The work of locating the transpeninsular line was resumed the next spring under Edward Jennings, Robert Jenkins Henry, George Plater, John Ross, William Allen, Richard Peters, and Robert Holt, commisioners appointed to superintend the work. The names of the Surveyors employed by them were as follows: John Emory, Thomas Jones, WILLIAM PARSONS, William Shanklin and William Killen. The surveyors began work near Fenwick’s Island on the 29th of April 1751 and met with nothing unusual until they had completed the thirteenth mile of the line, when they enter in their journal on the 8th of May that the men who were assisting them, had struck for higher wages. This caused some delay, but the surveyors being unable to procure any other assistance, were obliged to make the best terms they could with their men, all of whom agreed to continue to serve them. They lived in tents and were often at a lost to find a suitable place to locate them, on account of the swampy condition of the country. They completed the line of the 15th of June 1751, having traced it to the Chesapeake Bay a distance of sixty nine miles and two hundred and ninety eight perches from the place of beginning on Fenwick’s Island.
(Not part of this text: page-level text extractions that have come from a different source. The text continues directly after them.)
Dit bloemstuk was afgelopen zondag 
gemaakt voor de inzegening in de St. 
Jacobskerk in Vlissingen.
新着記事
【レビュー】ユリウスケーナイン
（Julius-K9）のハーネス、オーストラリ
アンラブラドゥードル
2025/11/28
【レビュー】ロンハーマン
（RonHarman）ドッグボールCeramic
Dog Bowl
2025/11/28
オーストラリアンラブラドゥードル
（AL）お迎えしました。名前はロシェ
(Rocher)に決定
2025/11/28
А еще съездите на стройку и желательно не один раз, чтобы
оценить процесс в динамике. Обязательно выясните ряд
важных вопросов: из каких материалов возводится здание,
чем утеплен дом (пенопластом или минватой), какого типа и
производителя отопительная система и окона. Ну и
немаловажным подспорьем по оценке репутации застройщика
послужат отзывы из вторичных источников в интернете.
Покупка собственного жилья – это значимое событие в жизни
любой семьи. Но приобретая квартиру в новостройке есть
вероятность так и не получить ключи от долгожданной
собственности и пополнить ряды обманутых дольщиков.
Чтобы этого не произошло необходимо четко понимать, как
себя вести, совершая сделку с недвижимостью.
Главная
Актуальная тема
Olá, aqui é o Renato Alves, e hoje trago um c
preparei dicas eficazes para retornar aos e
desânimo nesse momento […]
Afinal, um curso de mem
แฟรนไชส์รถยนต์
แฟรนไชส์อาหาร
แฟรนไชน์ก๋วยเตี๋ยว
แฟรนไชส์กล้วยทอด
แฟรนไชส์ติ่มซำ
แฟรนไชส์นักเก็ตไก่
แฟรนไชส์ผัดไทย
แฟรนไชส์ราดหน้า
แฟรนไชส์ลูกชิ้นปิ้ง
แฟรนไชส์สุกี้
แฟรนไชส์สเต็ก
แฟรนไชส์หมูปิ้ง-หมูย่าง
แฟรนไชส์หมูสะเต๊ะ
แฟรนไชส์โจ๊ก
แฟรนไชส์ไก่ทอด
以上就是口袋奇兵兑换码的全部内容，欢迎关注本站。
The commissioners would probably have completed the other portions of the work had their labors not be suddenly brought to an end by the death of Charles Calvert, the Proprietor of Maryland, between whom and the heirs of Penn the agreement had been made. Frederick, Lord Baltimore, the heir and successor of Charles was a minor, and his guardians resisted the execution of the decree; but in 1754, the Penns took measures to revive the Chancery suit, with the view of carrying out and enforcing the original agreement. Court battles and negotiations were continuous, however, work was not restarted until 1760. The surveyors at that time included: John Frederick, Augustus Briggs. Thomas Garnett, Arthur Emory, John Watson, John Stapler, and William Shanklin.
This survey was eventually completed by Mason and Dixon.